Last modified on 29 Mar, 2023. Revision 17
A guide on how to set up split tunneling with cOS Core when using Windows L2TP/IPsec clients without requiring major changes on the client side
Up to date for
cOS Core 14.00.06
Supported since
cOS Core 10.x
Status OK
Author
Peter Nilsson


Problem Description

We have a scenario where a Windows L2TP/IPsec client is connecting to a NetWall firewall. However, we do not want to send everything through the VPN interface,which is default behavior in Windows L2TP/IPsec implementation (this is sometimes referred to as ‘Split Tunneling’). This article discusses a way to at least partially achieve split tunneling, depending on the network that the client wants to reach. A limitation of the method is that the network used will depend on the IP address that the client is assigned. This limitation is discussed further in the solution section below.

Note: Apple Mac clients seem to behave in the same way as Windows clients when it comes to assuming and adding routes based on the IP address received from the IP Pool. This article will, however, only go into detail with the Windows client.

Problem Solution

It is possible to solve the problem by using “partial” split tunneling. We describe it as “partial” because we will use the behavior in Windows where it tries to estimate the size of the network based on the IP address that the client gets from the L2TP server. Examples of how Windows sets the route based on the IP are the following:

  • If L2TP/IPsec client gets an IP address in the 192.168.x.x. range, Windows assumes a /24 network size.
  • If L2TP/IPsec client gets an IP address in the 172.16.x.x range, Windows assumes a /16 network size.
  • If L2TP/IPsec client gets an IP address in the 10.x.x.x range, Windows assumes a /8 network size.

We will assume that the L2TP/IPsec server is up and running using a standard setup. We will also assume that we have the corporate network setup illustrated by the following diagram:



What we want is that, depending on which client connects, they should only get access to Vlan_10 or Vlan_20’s network. All other traffic should use the client’s own internet connection and not be sent through the tunnel.

In this scenario we want Client-A to reach the Vlan_10 network only, and Client-B should only reach the vlan_20 network.

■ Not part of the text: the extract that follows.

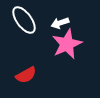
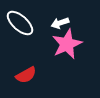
white ellipse: moved 4 px left, 3 px down; rotated 12 degrees counterclockwise
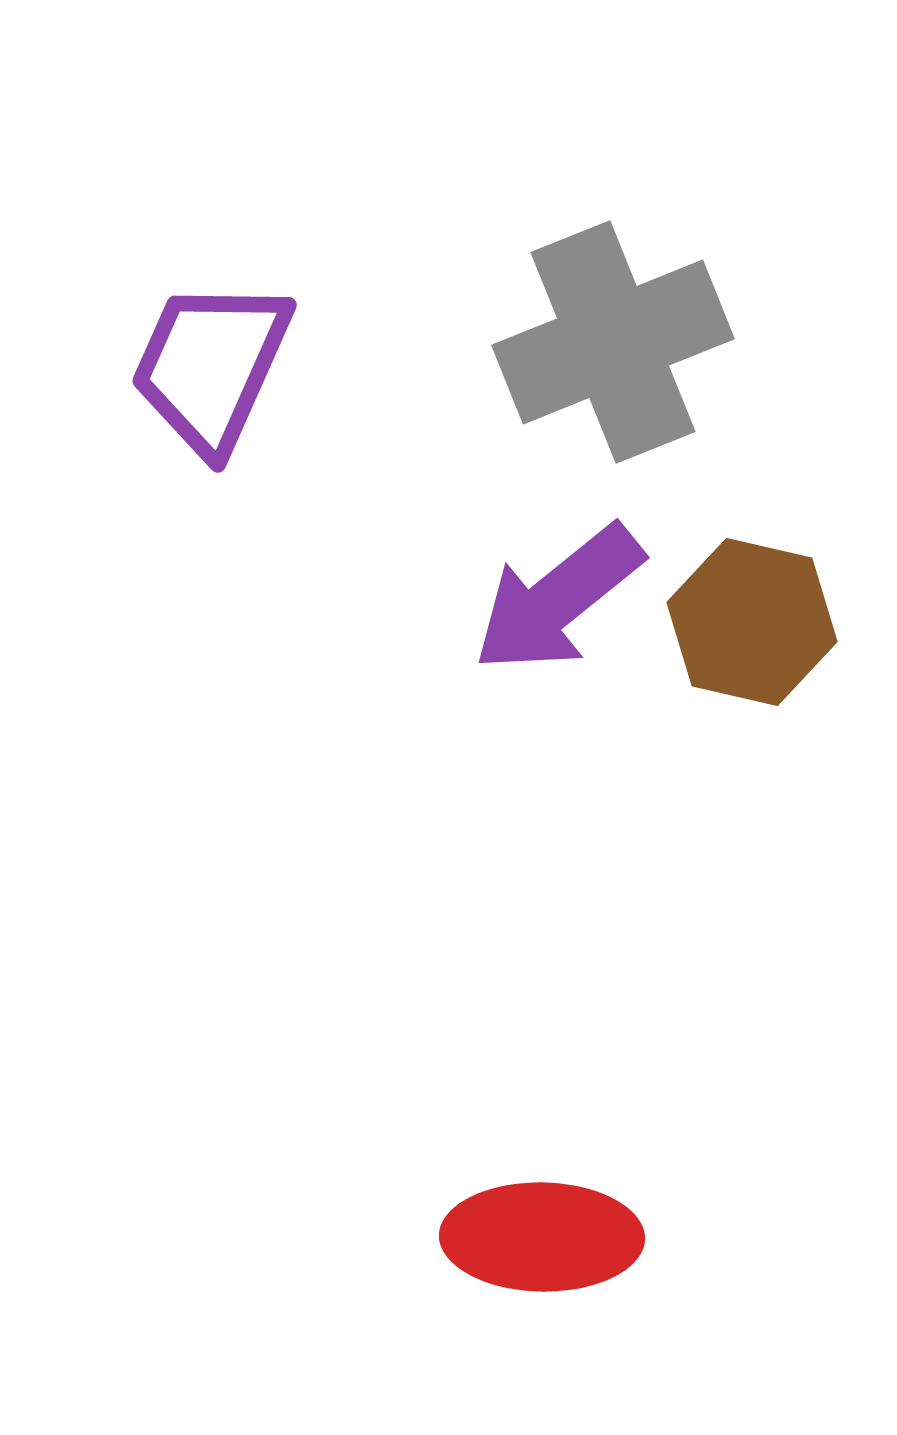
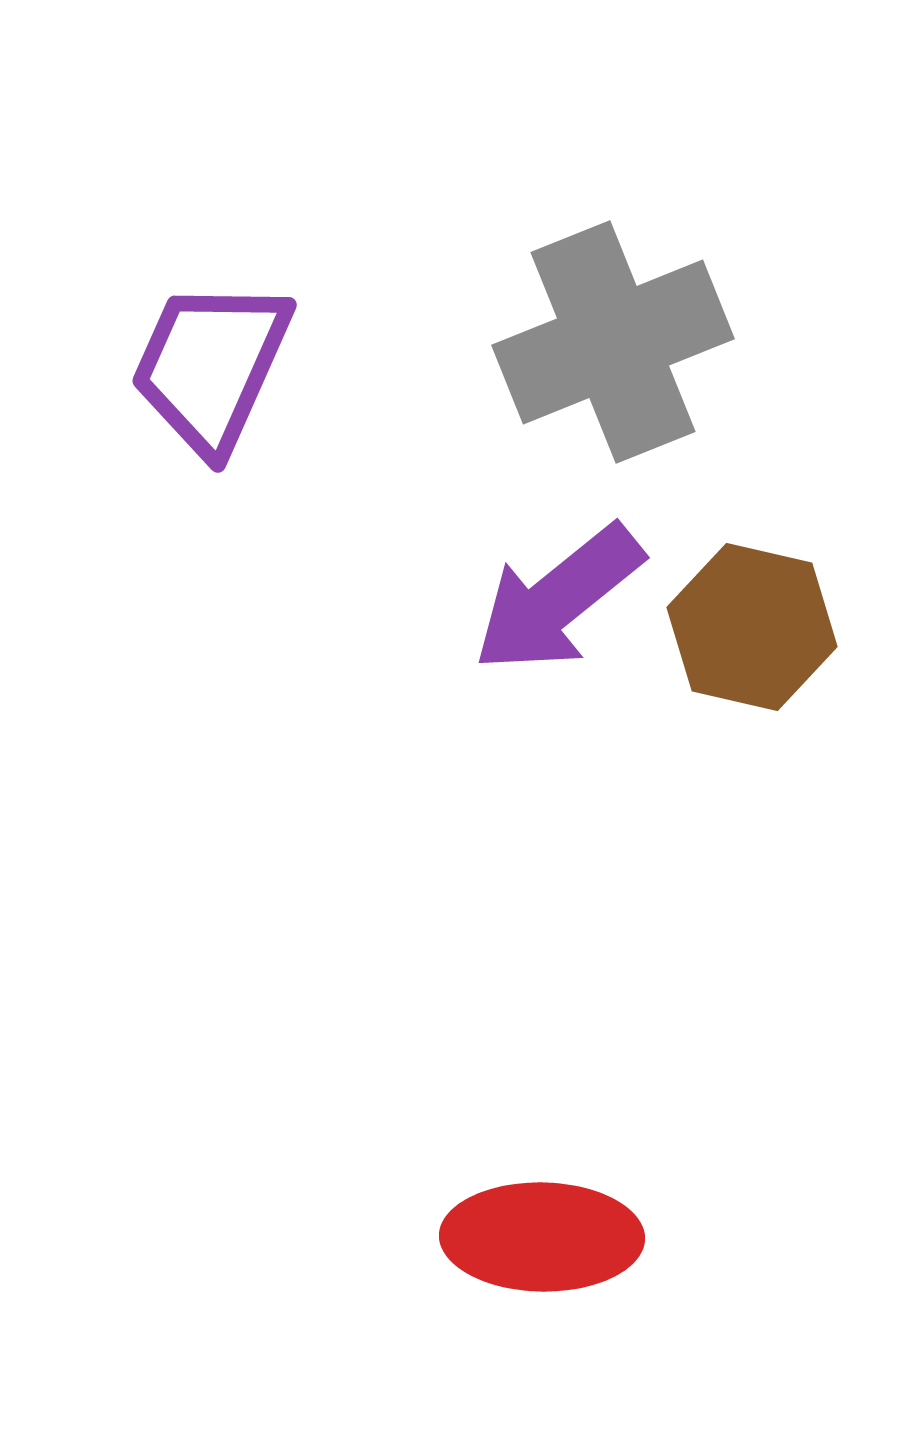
brown hexagon: moved 5 px down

To accomplish this we need to give the two clients an IP address from the L2TP server that is part of the Vlan_10 and Vlan_20 network only. We accomplish this by giving each connecting client a static IP address in the network range they should have access to.

So Client-A will get an IP address in the 192.168.130.xx range and Client-B gets an IP in the 192.168.140.xx range. In this example we are using a local user database, so the option to do this can be found in the cOS Core WebUI under *System > Local User Database > database-name > user-name *



Note-1: This is also possible using Radius by setting a “Framed IP” on each user.
Note-2: The normal IP pool on the L2TP server can be used for normal users that do not use “split-tunneling”. They need to send everything into the tunnel though unless they want to reach the standard Pool network.
Note-3: We do not define any networks behind the user as that is something completely different and is not used in this scenario.

Once this is done we can configure the L2TP/IPsec client in Windows to NOT use the VPN tunnel for everything by removing the “Use Default Gateway On Remote Network” option on the VPN tunnel configuration.


Solution Limitations

  1. The main limitation is that we can not use multiple networks. One network only can be used and that network is part of the IP pool we give to the client.
  2. IP addresses needs to be reserved in the target network for the connecting clients.
  3. The network size varies heavily depending on what kind of IP we give to the client. It is recommended to examine the size of the network Windows assigns by using the "route print" command in Windows after a client has connected.
  4. Depending on if we want to allow reverse connections to the clients or not, we may have to enable ProxyARP or simply NAT the traffic to/from the target network.